Database systems for model input data and production data for calibrating and testing are being developed (Fig. 1).

One of the most promising opportunities for reducing risk in production decisions is the use of climatic forecasts based on the southern oscillation. The operational research framework enables the economic value of forecasts for various decisions to be assessed and decision strategies for incorporation of this information to be optimised (2).

The operational research capability will continue to increase as a result of improvements and new developments, but current capability enables development of decision aids now. For certain problems and clients, output of the OR activity provides decision support directly. In the case of farmers, decision support is provided by the development of products that they can use to aid their decision making. While it seems obvious that micro-computer software is a medium with merit, the evidence is that it may he a long time before this is the appropriate way to communicate with any but a few farmers. In the framework that we are using, the matter of form of communication is determined in response to findings of the market analysis research. Even when a computer is appropriate, the software needed is very different to that used in operational research.

WHEATMAN (7), a decision aid for wheat management for this region, sets a precedent as a product developed by the process of Figure 1. Selection of a cultivar, at a location, for a given planting opportunity relies on probabilities generated from yields simulated using historical weather records for a nearby location for many planting time-planting conditions scenarios. Natural extensions of this type of aid include addition of crops, both winter and summer, and elaboration of rules for crop choice and inputs.

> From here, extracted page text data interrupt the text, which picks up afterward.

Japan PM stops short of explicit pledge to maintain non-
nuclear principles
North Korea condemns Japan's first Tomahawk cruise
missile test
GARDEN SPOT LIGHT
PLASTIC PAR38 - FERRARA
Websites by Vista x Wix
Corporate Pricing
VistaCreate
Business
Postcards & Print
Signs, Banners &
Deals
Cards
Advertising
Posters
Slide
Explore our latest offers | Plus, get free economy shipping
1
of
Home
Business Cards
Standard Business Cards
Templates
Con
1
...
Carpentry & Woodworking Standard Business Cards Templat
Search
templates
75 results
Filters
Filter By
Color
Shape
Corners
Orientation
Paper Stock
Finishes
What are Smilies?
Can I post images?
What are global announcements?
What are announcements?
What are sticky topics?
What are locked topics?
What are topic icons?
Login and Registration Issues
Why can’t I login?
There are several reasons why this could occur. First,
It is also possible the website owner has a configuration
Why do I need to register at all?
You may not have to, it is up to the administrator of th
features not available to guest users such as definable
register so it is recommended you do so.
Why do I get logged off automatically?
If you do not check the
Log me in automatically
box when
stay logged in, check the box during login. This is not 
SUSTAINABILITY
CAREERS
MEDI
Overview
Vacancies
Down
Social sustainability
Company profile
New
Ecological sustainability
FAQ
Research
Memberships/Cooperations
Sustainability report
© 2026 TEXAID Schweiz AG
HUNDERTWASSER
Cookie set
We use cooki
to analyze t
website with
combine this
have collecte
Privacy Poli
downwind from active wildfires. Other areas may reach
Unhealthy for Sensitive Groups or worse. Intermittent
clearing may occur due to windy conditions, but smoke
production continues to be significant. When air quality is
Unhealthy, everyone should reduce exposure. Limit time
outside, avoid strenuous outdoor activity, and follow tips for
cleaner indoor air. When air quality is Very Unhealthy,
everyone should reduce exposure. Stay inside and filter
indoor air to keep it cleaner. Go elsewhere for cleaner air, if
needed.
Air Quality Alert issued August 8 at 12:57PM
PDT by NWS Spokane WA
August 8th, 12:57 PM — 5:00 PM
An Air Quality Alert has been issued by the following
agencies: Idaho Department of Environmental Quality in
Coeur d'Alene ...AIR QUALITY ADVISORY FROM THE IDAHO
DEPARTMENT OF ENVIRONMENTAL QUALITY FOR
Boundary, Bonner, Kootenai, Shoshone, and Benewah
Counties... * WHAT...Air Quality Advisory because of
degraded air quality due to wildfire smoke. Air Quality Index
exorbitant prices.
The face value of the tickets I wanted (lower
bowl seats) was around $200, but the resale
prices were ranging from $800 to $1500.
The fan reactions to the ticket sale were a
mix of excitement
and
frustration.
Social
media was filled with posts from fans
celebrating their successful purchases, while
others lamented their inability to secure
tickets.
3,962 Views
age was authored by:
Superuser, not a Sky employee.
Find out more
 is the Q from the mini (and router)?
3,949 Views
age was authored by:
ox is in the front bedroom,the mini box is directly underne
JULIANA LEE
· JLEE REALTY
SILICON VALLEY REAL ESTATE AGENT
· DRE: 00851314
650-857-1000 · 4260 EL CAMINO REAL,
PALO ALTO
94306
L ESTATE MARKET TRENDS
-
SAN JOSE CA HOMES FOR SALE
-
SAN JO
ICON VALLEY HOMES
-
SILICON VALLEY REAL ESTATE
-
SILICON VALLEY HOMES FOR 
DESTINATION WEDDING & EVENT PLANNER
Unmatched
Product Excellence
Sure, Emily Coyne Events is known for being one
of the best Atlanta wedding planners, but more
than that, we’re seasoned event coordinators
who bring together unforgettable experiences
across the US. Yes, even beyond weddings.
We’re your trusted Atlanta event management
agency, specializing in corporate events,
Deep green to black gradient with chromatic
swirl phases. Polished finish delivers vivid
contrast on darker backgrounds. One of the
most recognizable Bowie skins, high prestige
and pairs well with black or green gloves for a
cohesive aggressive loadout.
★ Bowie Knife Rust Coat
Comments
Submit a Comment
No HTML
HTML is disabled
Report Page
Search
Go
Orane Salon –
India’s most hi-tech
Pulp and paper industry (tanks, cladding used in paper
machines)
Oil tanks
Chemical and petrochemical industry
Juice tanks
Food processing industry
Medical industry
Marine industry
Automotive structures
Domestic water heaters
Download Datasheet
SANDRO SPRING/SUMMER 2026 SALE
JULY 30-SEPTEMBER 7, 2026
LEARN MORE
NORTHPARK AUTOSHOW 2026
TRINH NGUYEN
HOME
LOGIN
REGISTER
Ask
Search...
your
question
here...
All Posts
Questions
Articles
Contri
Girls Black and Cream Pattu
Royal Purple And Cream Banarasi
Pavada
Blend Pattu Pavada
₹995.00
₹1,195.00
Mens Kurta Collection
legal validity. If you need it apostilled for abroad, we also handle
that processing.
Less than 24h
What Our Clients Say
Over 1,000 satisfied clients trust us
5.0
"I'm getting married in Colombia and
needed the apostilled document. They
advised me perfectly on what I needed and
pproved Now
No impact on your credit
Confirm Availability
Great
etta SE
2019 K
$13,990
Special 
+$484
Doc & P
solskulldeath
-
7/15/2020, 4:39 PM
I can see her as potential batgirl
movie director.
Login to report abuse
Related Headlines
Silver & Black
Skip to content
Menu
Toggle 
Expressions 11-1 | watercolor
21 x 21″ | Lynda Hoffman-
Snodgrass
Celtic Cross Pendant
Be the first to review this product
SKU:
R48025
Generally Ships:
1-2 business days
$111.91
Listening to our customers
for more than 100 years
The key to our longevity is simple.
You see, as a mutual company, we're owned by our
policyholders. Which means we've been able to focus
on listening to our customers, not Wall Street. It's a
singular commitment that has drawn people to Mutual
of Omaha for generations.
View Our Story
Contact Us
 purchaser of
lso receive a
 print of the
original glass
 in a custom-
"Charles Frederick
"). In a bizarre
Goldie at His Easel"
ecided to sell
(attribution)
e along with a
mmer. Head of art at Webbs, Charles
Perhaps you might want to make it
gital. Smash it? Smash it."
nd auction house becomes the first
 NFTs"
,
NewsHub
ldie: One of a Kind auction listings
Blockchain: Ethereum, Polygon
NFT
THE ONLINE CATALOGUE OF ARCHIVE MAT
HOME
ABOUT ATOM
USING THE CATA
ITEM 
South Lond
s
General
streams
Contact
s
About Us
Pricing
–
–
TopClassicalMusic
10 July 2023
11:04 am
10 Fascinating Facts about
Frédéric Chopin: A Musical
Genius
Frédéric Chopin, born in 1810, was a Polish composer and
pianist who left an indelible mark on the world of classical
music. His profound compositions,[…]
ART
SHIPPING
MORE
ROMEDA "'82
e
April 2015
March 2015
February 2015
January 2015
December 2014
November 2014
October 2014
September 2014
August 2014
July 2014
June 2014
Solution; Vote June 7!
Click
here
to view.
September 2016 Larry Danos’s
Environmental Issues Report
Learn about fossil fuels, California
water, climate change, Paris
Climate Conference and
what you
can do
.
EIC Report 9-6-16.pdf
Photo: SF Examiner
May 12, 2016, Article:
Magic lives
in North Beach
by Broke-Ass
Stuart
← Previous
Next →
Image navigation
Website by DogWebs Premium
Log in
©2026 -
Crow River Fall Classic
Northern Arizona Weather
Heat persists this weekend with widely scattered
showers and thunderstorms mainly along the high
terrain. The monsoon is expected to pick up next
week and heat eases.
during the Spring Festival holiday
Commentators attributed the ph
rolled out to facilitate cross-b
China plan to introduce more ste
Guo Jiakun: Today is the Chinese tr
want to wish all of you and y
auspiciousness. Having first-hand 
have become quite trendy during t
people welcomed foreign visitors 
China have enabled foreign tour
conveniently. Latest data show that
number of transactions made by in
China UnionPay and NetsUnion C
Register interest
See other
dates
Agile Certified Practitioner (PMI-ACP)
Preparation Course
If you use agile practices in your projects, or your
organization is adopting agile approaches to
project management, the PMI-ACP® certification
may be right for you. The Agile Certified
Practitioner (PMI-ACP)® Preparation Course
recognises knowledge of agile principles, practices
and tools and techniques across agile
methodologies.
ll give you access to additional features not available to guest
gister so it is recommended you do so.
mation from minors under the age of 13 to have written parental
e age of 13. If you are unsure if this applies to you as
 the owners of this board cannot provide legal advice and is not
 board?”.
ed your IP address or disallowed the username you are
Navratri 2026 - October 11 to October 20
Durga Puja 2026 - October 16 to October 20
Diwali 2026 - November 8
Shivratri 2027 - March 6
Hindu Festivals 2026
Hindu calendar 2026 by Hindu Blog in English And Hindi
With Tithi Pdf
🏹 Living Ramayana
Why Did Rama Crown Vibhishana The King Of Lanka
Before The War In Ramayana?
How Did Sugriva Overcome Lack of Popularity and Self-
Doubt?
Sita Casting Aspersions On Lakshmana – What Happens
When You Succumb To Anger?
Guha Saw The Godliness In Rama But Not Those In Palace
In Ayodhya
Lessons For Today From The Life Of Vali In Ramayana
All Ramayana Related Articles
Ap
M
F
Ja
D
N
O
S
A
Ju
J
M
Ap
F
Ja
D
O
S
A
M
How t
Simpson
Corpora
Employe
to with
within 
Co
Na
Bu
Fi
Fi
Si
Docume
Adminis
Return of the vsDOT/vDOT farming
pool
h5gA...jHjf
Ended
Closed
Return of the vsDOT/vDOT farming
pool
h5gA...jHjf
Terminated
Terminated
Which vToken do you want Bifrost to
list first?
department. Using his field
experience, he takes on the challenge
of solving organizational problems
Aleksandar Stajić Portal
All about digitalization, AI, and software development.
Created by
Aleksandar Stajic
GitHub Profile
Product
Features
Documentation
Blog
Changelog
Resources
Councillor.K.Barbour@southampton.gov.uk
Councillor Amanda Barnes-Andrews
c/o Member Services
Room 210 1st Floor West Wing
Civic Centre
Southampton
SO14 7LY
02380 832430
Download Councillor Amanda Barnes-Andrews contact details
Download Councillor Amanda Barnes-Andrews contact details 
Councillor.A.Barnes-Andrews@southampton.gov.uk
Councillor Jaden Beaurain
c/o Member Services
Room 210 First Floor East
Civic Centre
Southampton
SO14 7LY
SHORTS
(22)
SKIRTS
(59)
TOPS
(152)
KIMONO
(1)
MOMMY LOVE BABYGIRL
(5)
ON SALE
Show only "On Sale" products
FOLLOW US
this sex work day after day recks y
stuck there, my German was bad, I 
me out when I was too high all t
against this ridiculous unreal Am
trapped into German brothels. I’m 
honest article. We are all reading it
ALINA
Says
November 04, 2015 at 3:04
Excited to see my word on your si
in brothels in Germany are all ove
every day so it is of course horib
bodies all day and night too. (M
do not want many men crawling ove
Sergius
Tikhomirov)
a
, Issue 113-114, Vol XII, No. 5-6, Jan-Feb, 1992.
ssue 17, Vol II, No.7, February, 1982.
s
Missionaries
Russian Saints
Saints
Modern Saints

Inclusion of sustainability considerations in production decision aids has yet to be attempted. PERFECT has been developed as a tool for simulating soil erosion and assessing the productivity decline of the clay soils of this region. However, a clarification of a path for effective decision support awaits research, just beginning, on farmer attitudes, preferences, and awareness regarding land degradation issues.

Discussion

In general, we are cautious about decision support systems. With current limited understanding of (a) farmer decision-making processes and (b) the impact of existing decision aids, it is heroic to assume that formal, complex, decision aids have a big future in agriculture. We are also cautious about the process in Figure 1 for developing it. While we believe the OR approach is a powerful, as yet underutilised, way to apply resource data and scientific understanding, it provides only one perspective of system performance. It is essential that the procedures used in Figure 1, especially in the market analysis and development of decision aids, capture other important perspectives by the involvement of potential clients as partners in the process.

Systematic systems research has been on the agricultural agenda for 30 years. Progress has been sporadic and fragmented. One of our stated goals in APSRU is to demonstrate an effective and reproducible R&D technology for improving management of production systems. While nothing we are attempting is new, attempts to 'pull it all together' are remarkably rare. We believe that this project itself is an important experiment.

References

1. Collinson, M.P. 1982. Michigan State Uni, International Development Paper No.3

2. Hammer, G.L., McKeon, G.M., Clewett, J.F., and Woodruff, D.R. 1991. Conference on Agricultural Meteorology, National Committee on Agrometeorology, University of Melbourne. pp. 15-23.

3. Kingma, O.T. 1982. Proc. 2nd Aust. Agron. Conf., Wagga Wagga. pp. 350-356.

4. Littleboy, M., Silbum, D.M., Freebaim, D.M., Woodruff, D.R., and Hammer, G.L. 1989. Queensland Department of Primary Industries Bulletin QB89005.

5. McCown, R.L. and Williams, J. 1989. SSA IMACS 1989 Biennial Conference on Modelling and Simulation, Canberra.

6. Spedding, C.R.W.1980. Operations Research in Agriculture and Water Resources. pp. 67-77.

7. Woodruff, D.R. 1987. WHEATMAN. Queensland Department of Primary Industries Project Report Q087014.